Minha sogra, dona Lúcia, mora em casa de madeira, de modo que, quando visito, gozo do acolhimento que só as casas de madeira tem. Nos quatro bairros mais históricos de Londrina – Nova, Casone, Ipiranga e Brasil – as muitas casas de madeira vão dando lugar a novas casas ou edifícios. Tomara que ao menos algumas continuem como símbolos da simplicidade e da praticidade de nossos pioneiros.

São todas muito parecidas. Varanda e quarto na frente da casa, depois a sala e mais um ou dois quartos, cozinha e banheiro. Sem corredor e sem degraus, casas para poucos e fáceis passos. E, aqui e ali, piso fresquinho de vermelhão, como na varanda da casa da nonna Paulina onde deitado li tantos gibis.

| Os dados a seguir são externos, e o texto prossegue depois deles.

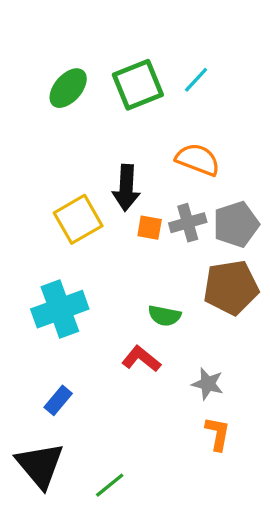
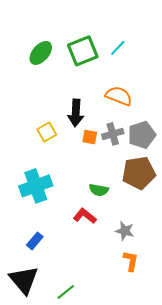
yellow square: (78, 219) -> (47, 132), size x0.7

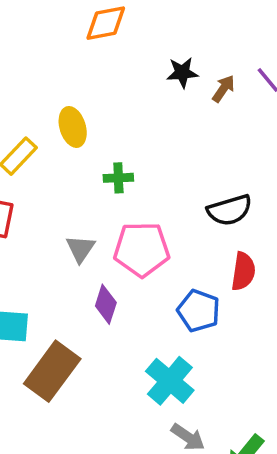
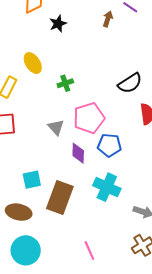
black star: (182, 73) -> (58, 24), moved
blue pentagon: (199, 311) -> (109, 145), moved
cyan cross: (170, 381) -> (107, 187), moved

A casa de Vó Tiana era sobre toras, assim formando um porão baixo e aberto entre o piso e o chão, onde se guardava lenha e tranqueiras e um guri podia ter esconderijos, entre galinhas transitantes e cachorros companheiros. Eu ouvia as pessoas andando acima de mim, e assim me achava no centro do mundo.

Agora, esta casa de madeira que visito de repente estala, e lembro da casa da nonna. Uma noite, depois de muito brincar, fui dormir tarde, já com os nonnos também indo para a cama, e senti sede. Já me achando homem com meus dez anos, levantei no escuro e fui até o filtro na cozinha, e lá de seu quarto ela me chamou: tudo bem, Dominguinho? Tudo bem, respondi, e no dia seguinte perguntei como sabia que era eu. Pelo rangido do piso de tábuas, ela revelou, e pelo jeito de pisar...

Agora um ventinho perpassa a casa de madeira, e do fogão a lenha vem um cheirinho de fogo que dá fome e saudade. Para um pé-vermelho, casa de madeira é berço de lembranças, lava a alma e faz bem pro coração.